If there’s one thing that makes people uncomfortable, it’s setting a value for what they think their skills are worth, and negotiating compensation with a new employer. In the hedge fund world, this task is even tougher given the wide range of jobs and salaries in the industry. Nevertheless, there are a number of principles that can help you do a better job at it.
First, welcome the process. If you have made it through rounds of interviews with various people throughout the firm, possibly even a presentation or case study or two, and are still seated in front of an interviewer, then you know they are interested in you. Employers want quality employees, so they expect you to know what you’re worth and to negotiate for it.

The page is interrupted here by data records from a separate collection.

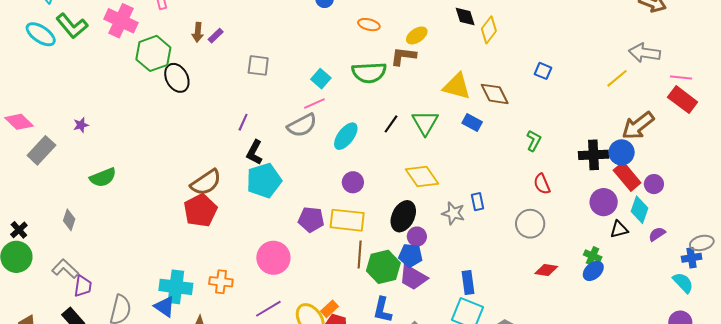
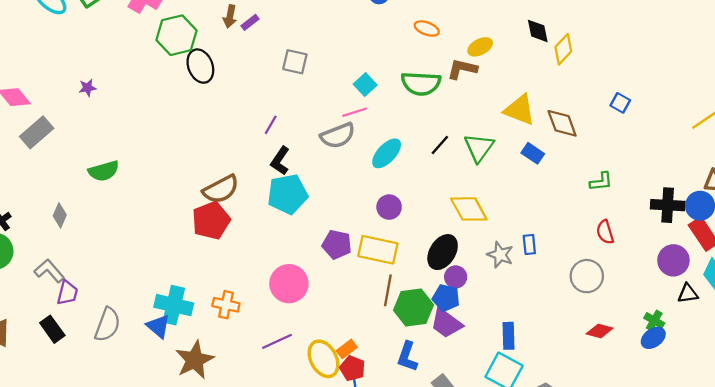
purple star: (81, 125) -> (87, 88), moved
green L-shape: (534, 141) -> (601, 182), turned 50

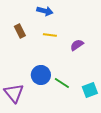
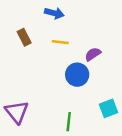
blue circle: (41, 75) -> (77, 75), moved
green line: (62, 83) -> (69, 122), moved, turned 63

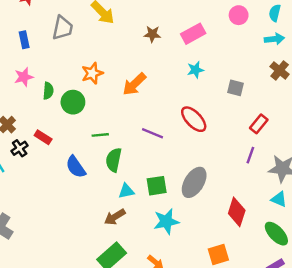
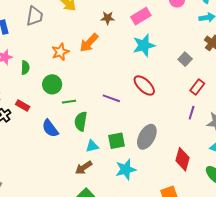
cyan star: (195, 70) -> (144, 45), size x1.6
orange arrow: (134, 84) -> (89, 43), moved
gray square: (236, 88) -> (185, 59), moved, turned 32
green circle: (73, 102) -> (52, 84), moved

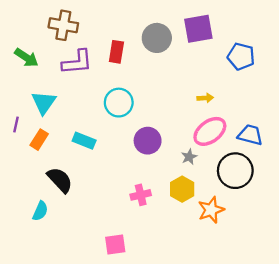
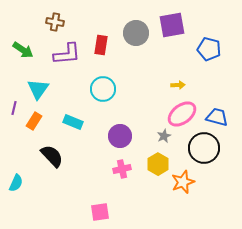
brown cross: (63, 25) -> (55, 22), size x0.7
purple circle: (148, 141) -> (120, 136), moved
cyan semicircle: (40, 211) -> (16, 183), moved

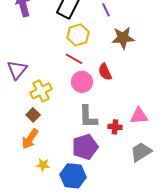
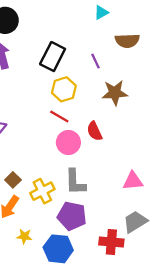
yellow cross: (41, 91) -> (42, 191), moved
red cross: (115, 127) -> (111, 242), moved, size x1.5
purple pentagon: (85, 147) -> (72, 216), turned 30

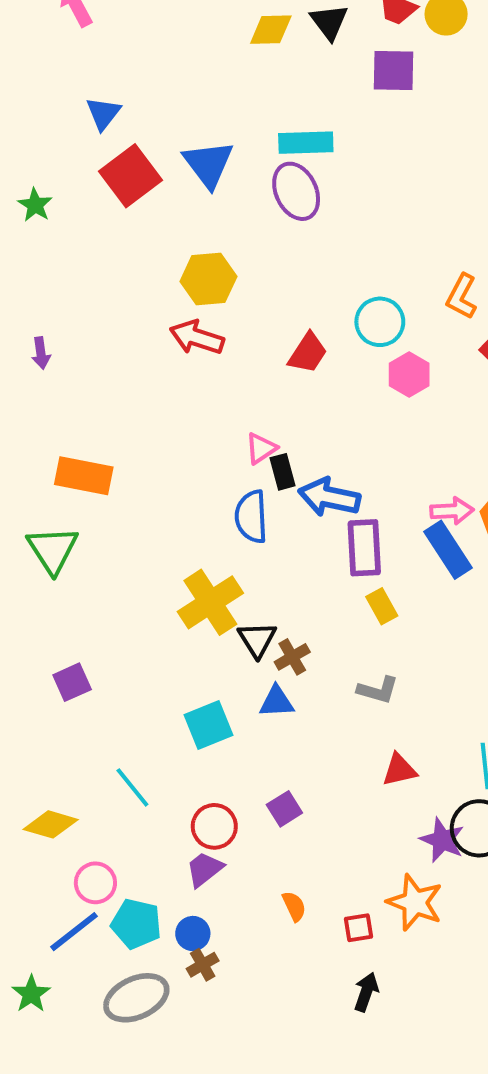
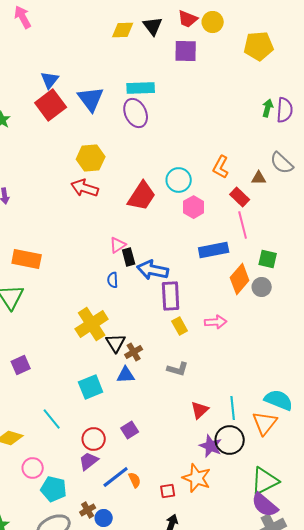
blue triangle: (103, 113) -> (50, 80), moved
red trapezoid: (308, 353) -> (142, 196), size x1.4
pink arrow: (452, 511) -> (216, 322), moved
blue semicircle: (251, 517) -> (113, 280), size x0.6
blue rectangle: (448, 550) -> (214, 250), moved, turned -68
red triangle: (399, 770) -> (200, 410), moved, turned -30
blue line: (74, 932) -> (116, 477), moved
blue circle: (193, 934) -> (104, 518), moved

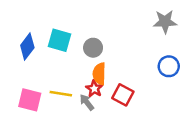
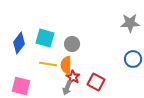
orange semicircle: (99, 74) -> (66, 65), moved
yellow line: (61, 94) -> (48, 64), moved
gray arrow: (87, 102) -> (67, 88), turned -120

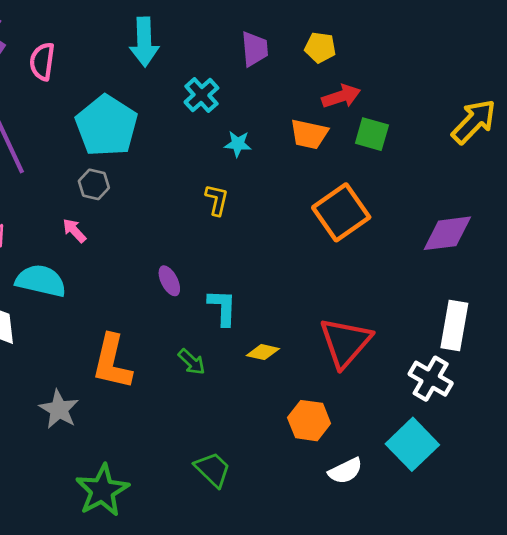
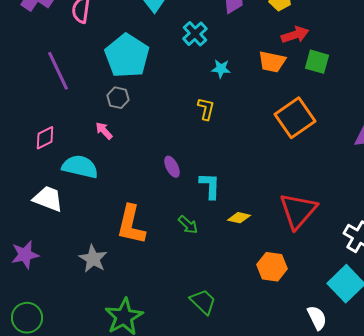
white semicircle: (345, 471) -> (317, 318), moved, turned -90

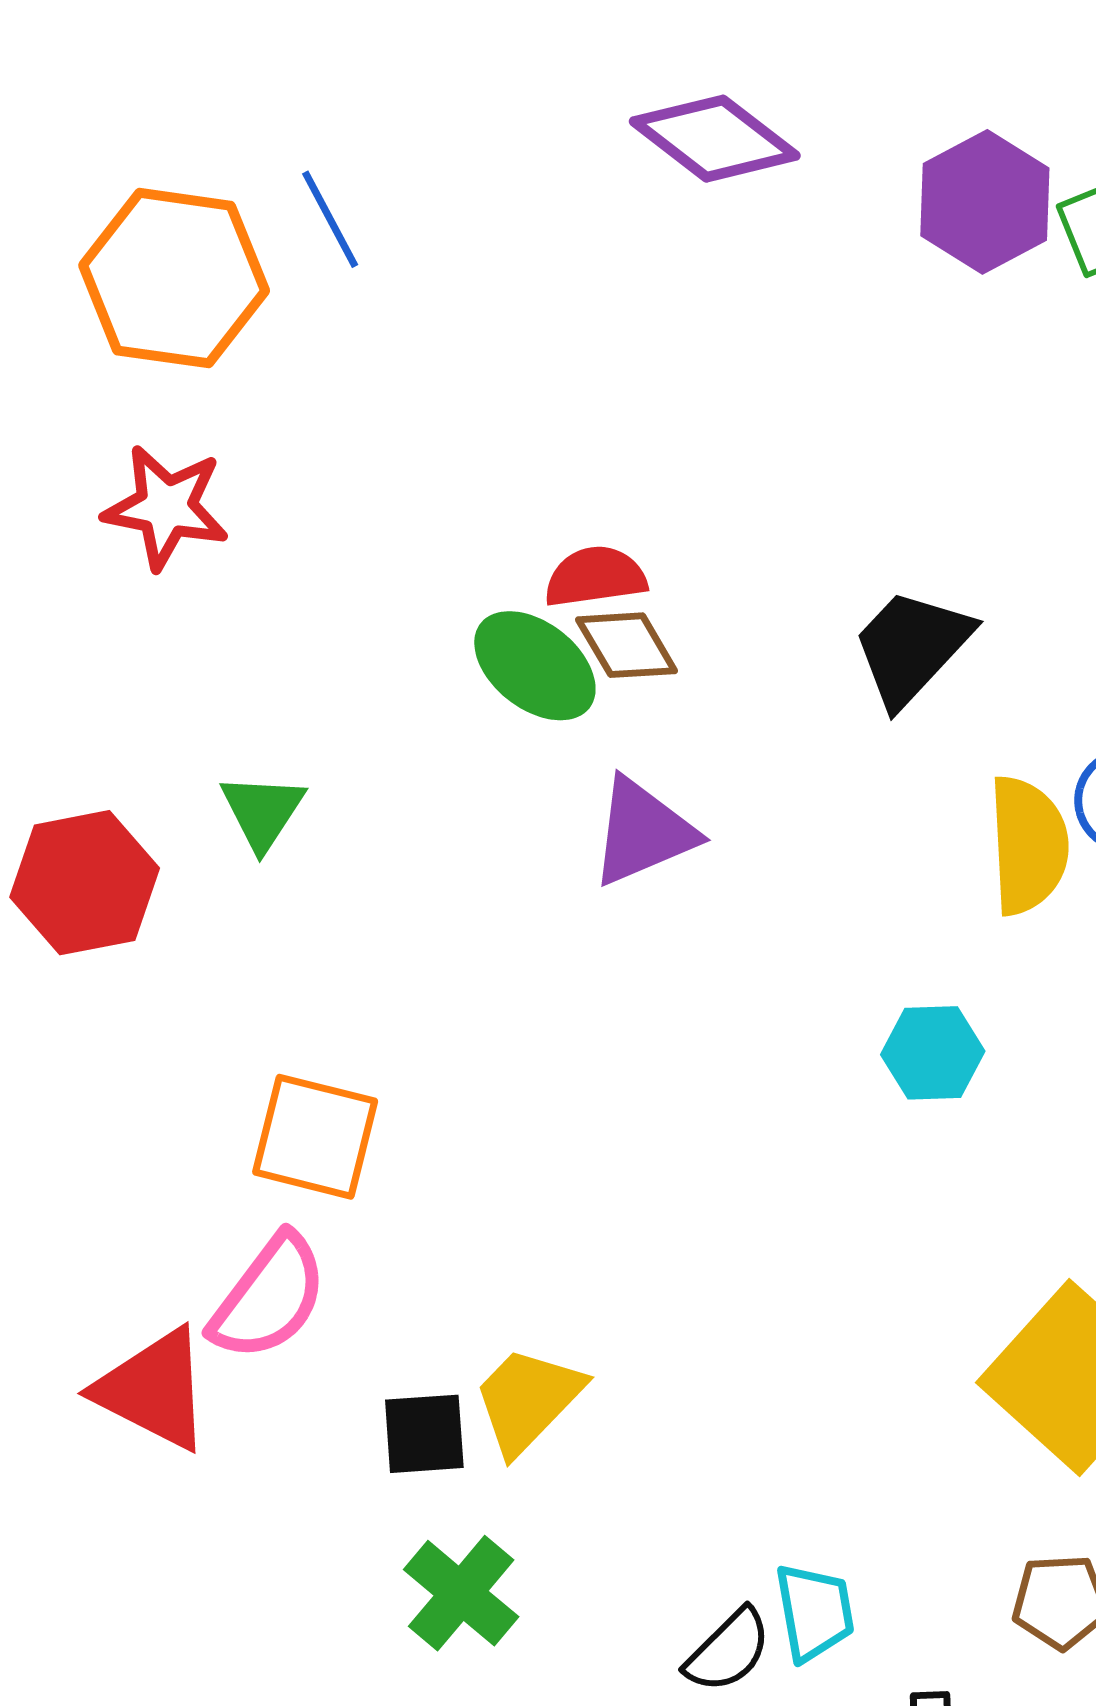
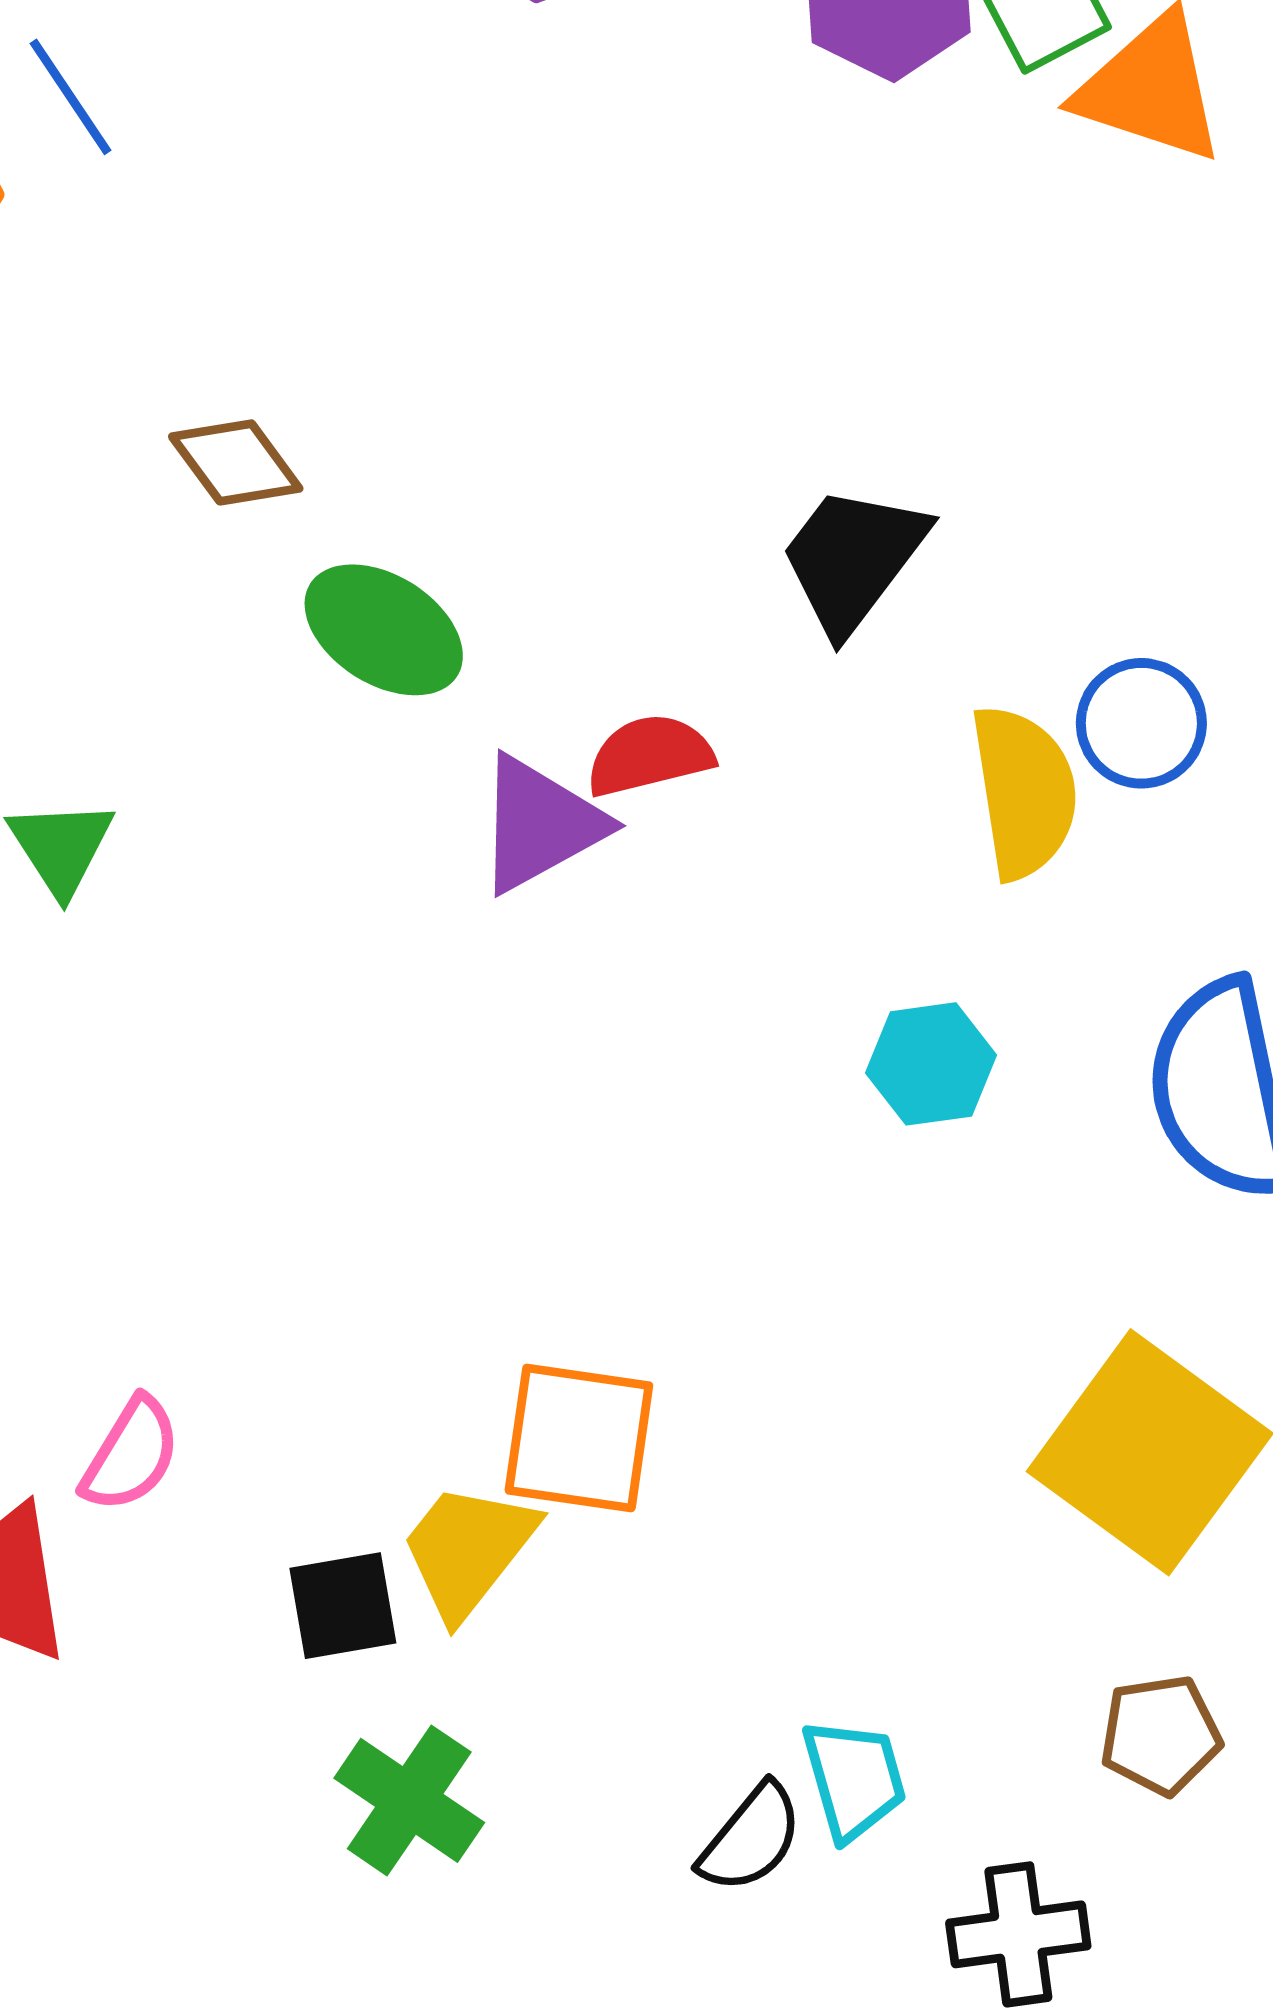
red semicircle: (595, 577) -> (650, 755), moved
brown diamond: (627, 645) -> (236, 462), moved
orange square: (315, 1137) -> (579, 1438), moved
pink semicircle: (269, 1298) -> (131, 1455), size x0.7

There are two critical steps you must take during the interview process. First, nearly every expert suggests avoiding any discussion of salary or compensation. By all means, don’t be the first to bring it up. If the person across the desk mentions it, deflect the topic with a polite, “we can work out the details of compensation at a later date.” Or “I’m sure my compensation package will be within the accepted range for someone with my skills and experience.” Avoid the topic entirely for now.
Whoever mentions a salary range first loses, in a sense, because they have set a firm stake in the ground that will be more difficult to move from. If you aim too high, you could disqualify yourself from the running. Aim too low, and you devalue your worth to the firm or open the door for a “low-ball” offer.
Next, you must do your research. Check out various online sources such as Job Search Digest’s annual Hedge Fund Job Compensation Survey. Take a look at the many hedge fund job listings on our site and compare salaries for jobs similar to the one you’re applying for. Create a range of salaries that represent: 1) what you’d really like to earn; 2) what you’d settle for; 3) the least amount you’d be willing to accept. Back this range up with data from job listings for people with similar skills and experience to yours.
Wait until they give you a firm offer to begin your negotiations. And above all, never, ever accept the first offer you are given. Recruiters suggest you thank them for the offer, express enthusiasm for the job and the firm and how much you’d like to work there, and ask for a few days to think it over. Most firms will gladly agree.
This gives you time to build a case for your compensation package. If you have specific skills that you’ve acquired, a successful investment track record, awards or recognitions, experience with “brand name” schools or employers, or some extra edge or unique ability such as sales, asset gathering, IT skills, or quantitative modeling, then you can build a strong case for a higher salary range.